The head of the Army has said he believes most of the cutbacks to its numbers are "now behind us", but warned against further restructuring after the next general election.
General Sir Peter Wall said the Army struggled to recruit during the coalition's swingeing defence cuts, but he is confident its new model "will endure".
His comments came after a former head of the Royal Navy said government cuts to the fleet had gone too far and were a "national disgrace".
Lord West of Spithead, a former first sea lord, said the coalition had not just cut to the bone but "into the bone", and insisted the UK had been left with too few ships to escort naval convoys.
He told the BBC's Andrew Marr Show that in today's "very dangerous and chaotic world" the depth of cutbacks needed to be reconsidered.
The Labour peer also claimed the possibility of Scottish independence posed the greatest security and defence threat to the UK.
The Government is cutting the regular Army from 102,000 to 82,000 by 2020, while the newly-renamed Army Reserve - formerly the Territorial Army - is being expanded from 19,000 to 30,000.
The cuts have had a major impact on the Navy, which has been left without an operational aircraft carrier until 2020 and a fleet of just 19 frigates and destroyers.
Writing in the Daily Telegraph, Sir Peter, Chief of the General Staff, praised today's "warrior generation" that has fought in Afghanistan, saying it was linked to those men who fought in the D-Day landings 70 years ago by the quality of its soldiers and a shared "professional ethos".
But he said that the Army still "needs well-trained, well-equipped units with committed soldiers ready to deploy at short notice, who can adapt quickly and intelligently to unforeseen situations".

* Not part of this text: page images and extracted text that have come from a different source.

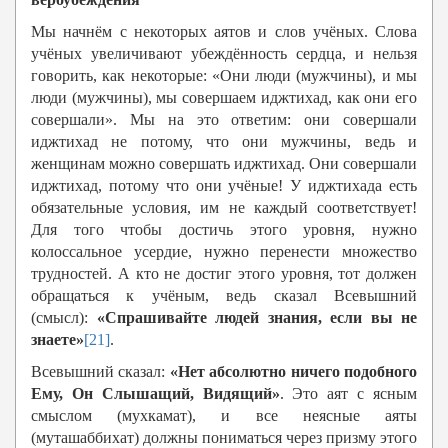
Мы начнём с некоторых аятов и слов учёных. Слова
учёных увеличивают убеждённость сердца, и нельзя
говорить, как некоторые: «Они люди (мужчины), и мы
люди (мужчины), мы совершаем иджтихад, как они его
совершали». Мы на это ответим: они совершали
иджтихад не потому, что они мужчины, ведь и
женщинам можно совершать иджтихад. Они совершали
иджтихад, потому что они учёные! У иджтихада есть
обязательные условия, им не каждый соответствует!
Для того чтобы достичь этого уровня, нужно
колоссальное усердие, нужно перенести множество
трудностей. А кто не достиг этого уровня, тот должен
обращаться к учёным, ведь сказал Всевышний
(смысл):
«Спрашивайте людей знания, если вы не
знаете»
[21]
.
Всевышний сказал:
«Нет абсолютно ничего подобного
Ему, Он Слышащий, Видящий»
. Это аят с ясным
смыслом (мухкамат), и все неясные аяты
(муташаббихат) должны пониматься через призму этого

"Such forces afford the Government genuine choices in a crisis," he said.
Sir Peter said that recruiting talented soldiers was a challenge, especially while the Army was reducing in size.
He said: "Our recruiting message gets diluted by the sense of change and we also face increased competition for the brightest and best in a recovering employment market.
"Most of the structural change for our new model, Army 2020, is behind us and I am confident the model will endure.
"As our Secretary of State has said, this smaller Army will be properly equipped and trained to be effective in supporting the nation's interests."